Carbon credit is the simple term used to describe a new kind of commodity, generated by nations that get credits in exchange for keeping their carbon emissions that threaten the earth’s climate below levels set by the United Nations Framework Convention for Climate Change. This business has spawned the so-called CDM (clean development mechanism) regime.
Under this, governments certify companies that generate credits which are exchanged for cash from nations that cross the limits.
As many 746 Indian companies, representing more than 40 sectors, account for 1,056 projects that have applied for CDM accreditation. CDM allows companies to implement emission-reduction projects. Such projects can earn saleable certified emission reduction (CER) credits, each equivalent to one tonne of carbon-di-oxide (CO2).
A CDM project must provide emission reductions that are additional to what would otherwise have occurred.
According to a Crisil Research study, the number of CERs in India is expected to increase to 246 million tonnes by December 2012, from 72 million tonnes in November 2009.
Industry chamber FICCI says as many as 114 firms out of India’s top 500 frms are involved in CDM projects. “The aggressiveness and vigour with which Indian companies are participating in the carbon market is demonstrated by India’s impressive project portfolio,” said Ficci Secretary General Amit Mitra.
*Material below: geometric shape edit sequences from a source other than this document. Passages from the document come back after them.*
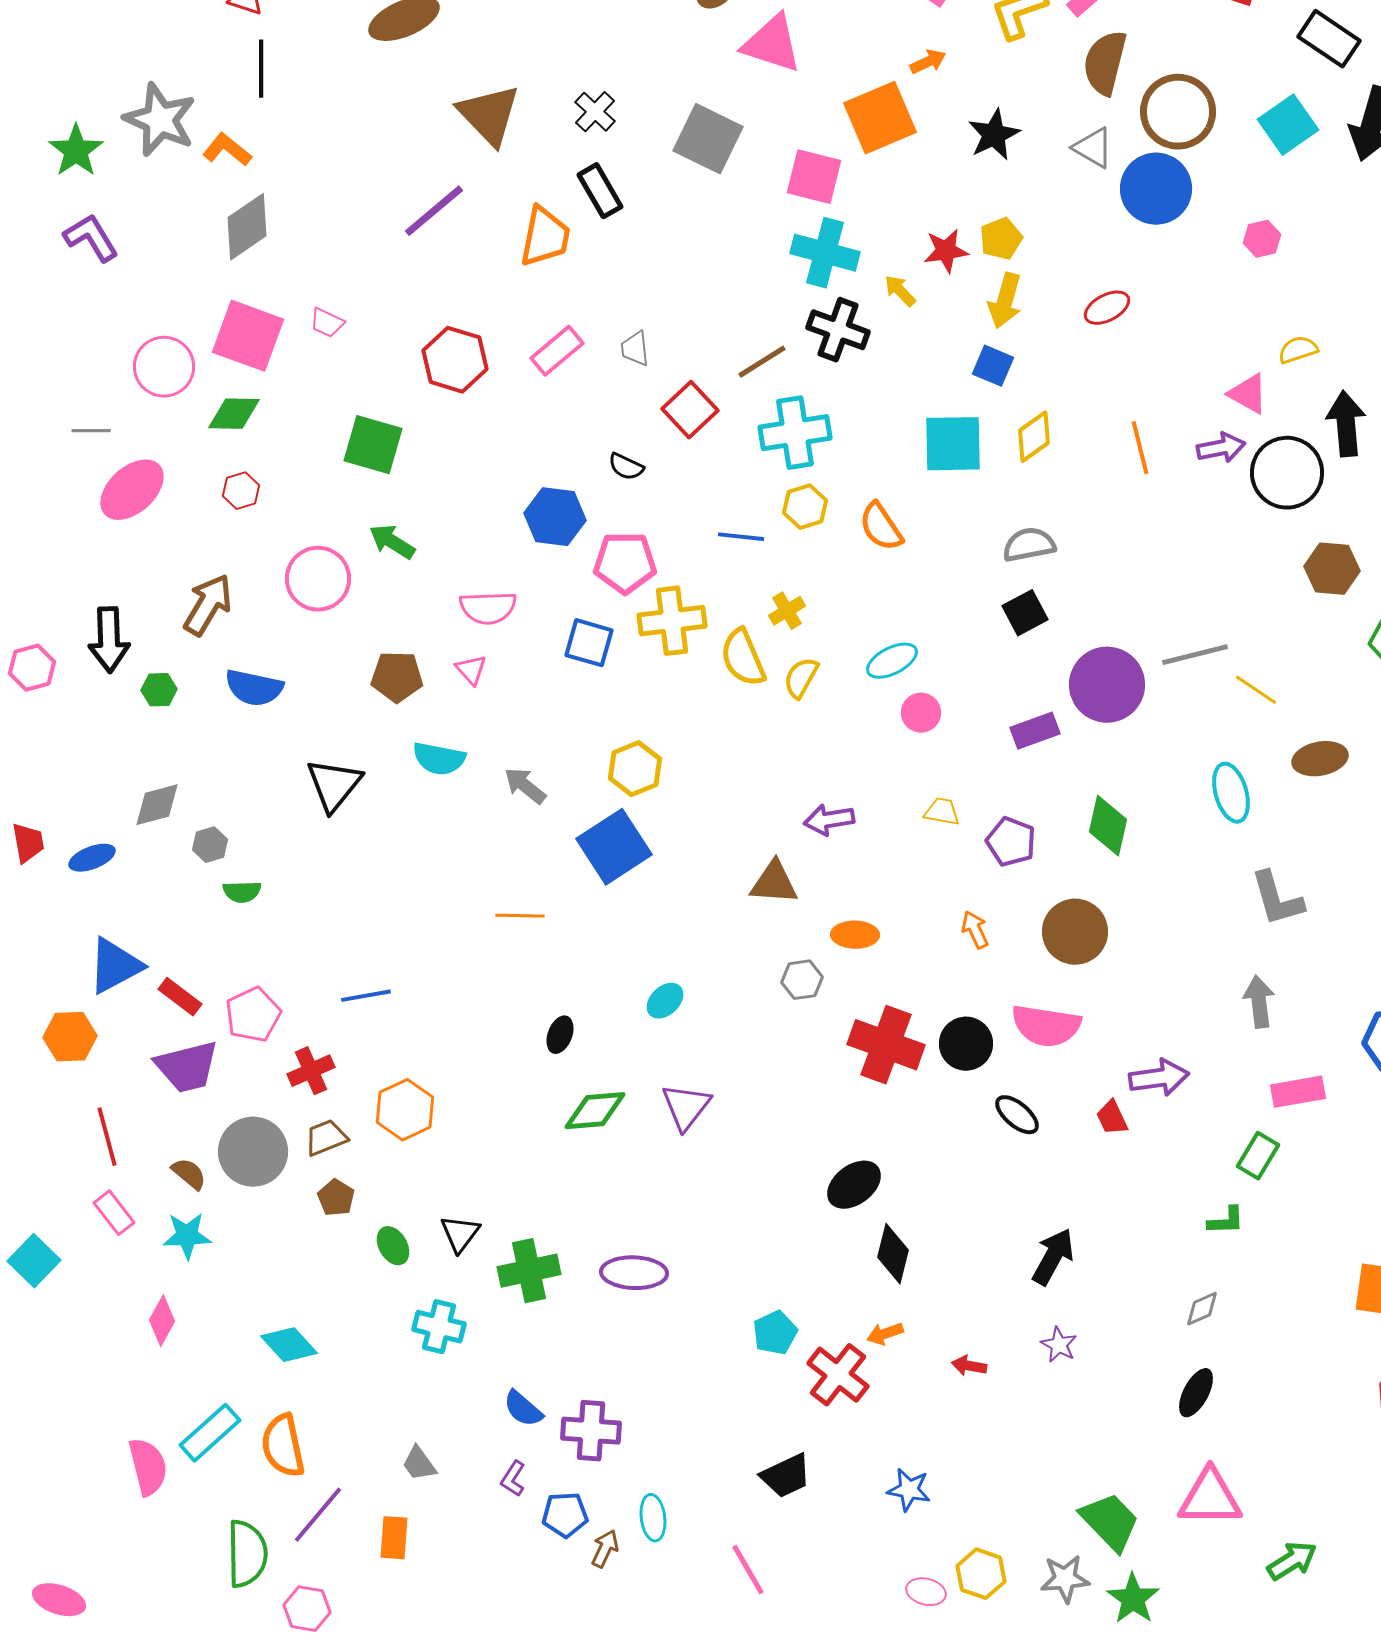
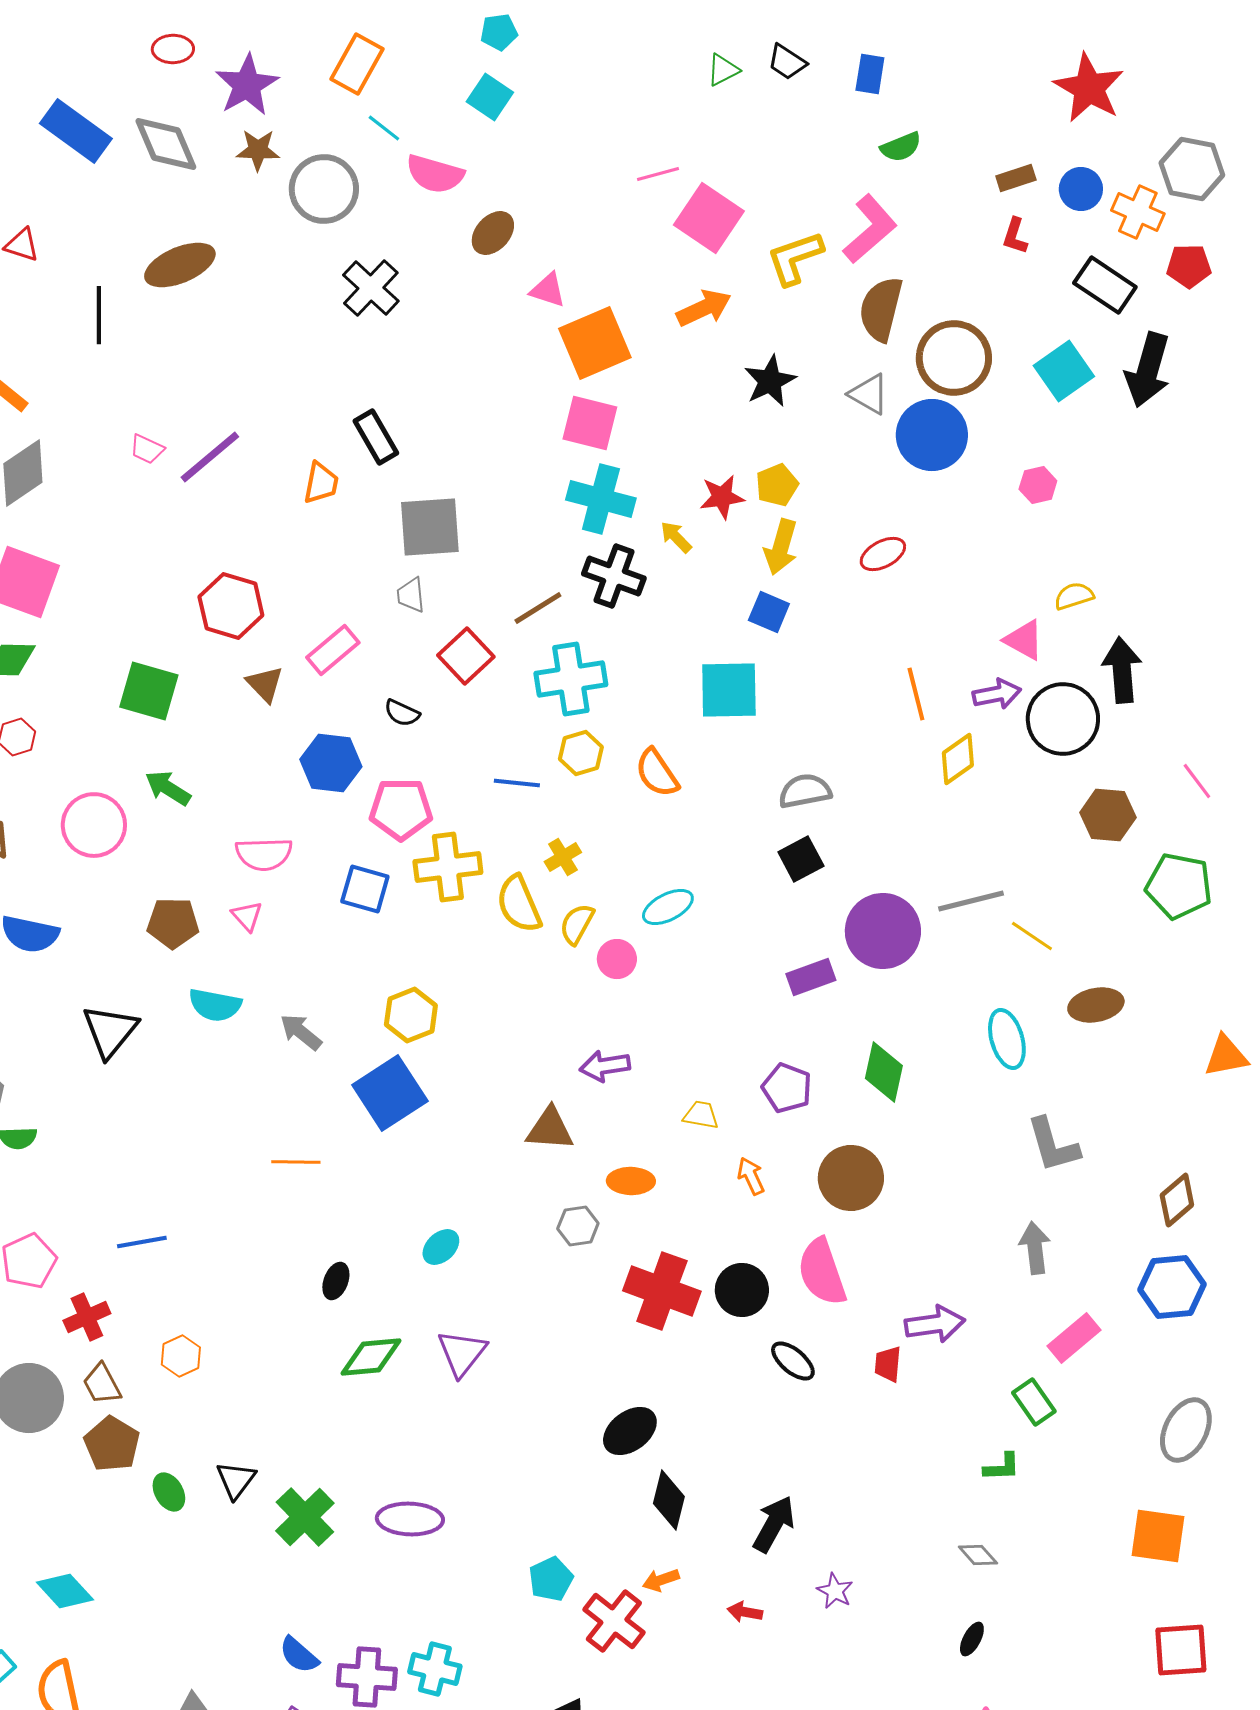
pink triangle: (772, 44) -> (548, 290), size x0.6
orange arrow: (928, 62) -> (704, 308), size x1.5
black line: (261, 69) -> (99, 315), moved
black cross: (595, 112) -> (371, 288), moved, size x1.4
brown triangle: (489, 115) -> (265, 684), moved, size x0.6
orange square: (880, 118) -> (595, 343), moved
gray square: (708, 139) -> (430, 527), moved, turned -30
orange trapezoid: (545, 237) -> (321, 483), size x0.7
pink trapezoid: (327, 323) -> (147, 449), moved
pink rectangle: (557, 351) -> (333, 650), moved
yellow diamond: (1034, 437) -> (958, 759), moved
pink circle: (921, 713) -> (617, 959), moved
yellow trapezoid: (942, 812) -> (701, 1115), moved
pink semicircle: (1046, 1026) -> (822, 1272), turned 62
pink rectangle: (1298, 1092) -> (1074, 1338), turned -30
orange hexagon: (405, 1110) -> (181, 1356), size x0.7
red trapezoid: (1112, 1118) -> (888, 1364), turned 30
brown trapezoid: (326, 1138) -> (102, 1384), turned -96
green rectangle: (1258, 1156) -> (1034, 1402), turned -66
brown pentagon: (336, 1198) -> (112, 1444), size x1.5
black arrow: (1053, 1257) -> (774, 1524), moved
green cross: (529, 1271) -> (305, 1517), turned -32
gray diamond: (1202, 1309) -> (978, 1555), turned 72
cyan cross: (439, 1327) -> (435, 1669), moved
black ellipse: (1196, 1393) -> (972, 1639), size x0.7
The green-hued firms are spread across sectors such as steel, power, chemicals and consumer goods.
Power sector leads the table on with 68 projects followed by wind energy (54), sugar (30) and cement (26) that have applied for CDM accreditation.
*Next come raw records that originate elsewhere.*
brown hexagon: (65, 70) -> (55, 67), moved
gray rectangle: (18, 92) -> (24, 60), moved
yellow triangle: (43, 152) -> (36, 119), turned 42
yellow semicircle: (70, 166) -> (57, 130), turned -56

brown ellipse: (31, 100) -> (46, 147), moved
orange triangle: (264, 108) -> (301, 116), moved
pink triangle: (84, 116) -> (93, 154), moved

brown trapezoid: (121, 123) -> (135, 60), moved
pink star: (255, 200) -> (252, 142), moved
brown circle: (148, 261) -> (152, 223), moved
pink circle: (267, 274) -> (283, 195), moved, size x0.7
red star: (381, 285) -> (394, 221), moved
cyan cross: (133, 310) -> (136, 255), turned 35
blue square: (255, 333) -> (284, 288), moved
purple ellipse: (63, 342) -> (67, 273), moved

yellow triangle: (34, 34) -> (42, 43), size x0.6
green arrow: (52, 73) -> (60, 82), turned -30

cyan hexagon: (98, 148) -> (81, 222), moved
For example, public sector NTPC is working on coal gasification. D.K. Jain, director, technical, at NTPC said gas would produce much less carbon emissions than coal.
Similarly, BHEL is commissioning a 120MW power plant based on underground coal gasification technology.
Many private firms are involved in municipal solid waste management to generate energy.
Consumer goods maker Hindustan Unilever Limited (HUL) has developed a new process to make soap from “Plough Share Mixer” (PSM) technology that eliminates the need for steam in soap making. That cuts carbon emissions by as much as 15,000 tonnes per year.
“As a result, we became the first Unilever business worldwide to be awarded carbon credits under the CDM,” said Pradeep Banerjee, HUL’s supply chain director.
The company is using agro-waste materials such as coconut shells, bagasse and sawdust to generate energy for running boilers.
India’s green clout is expected to rise with more renewable energy projects in the UN list. Of India's 1,846 renewable energy projects in November 2009, only 15 per cent were registered with the UNFCC.
The government says electricity distributors must purchase at least 5 per cent of their requirements from renewable energy sources and has also offered alternative energy firms preferential tariffs and duty-free imports of equipment, besides write-offs to aid financials.
“We expect the government's focus on renewable energy power projects to drive this growth,” said Nagarajan Narasimhan, Director, Crisil Research.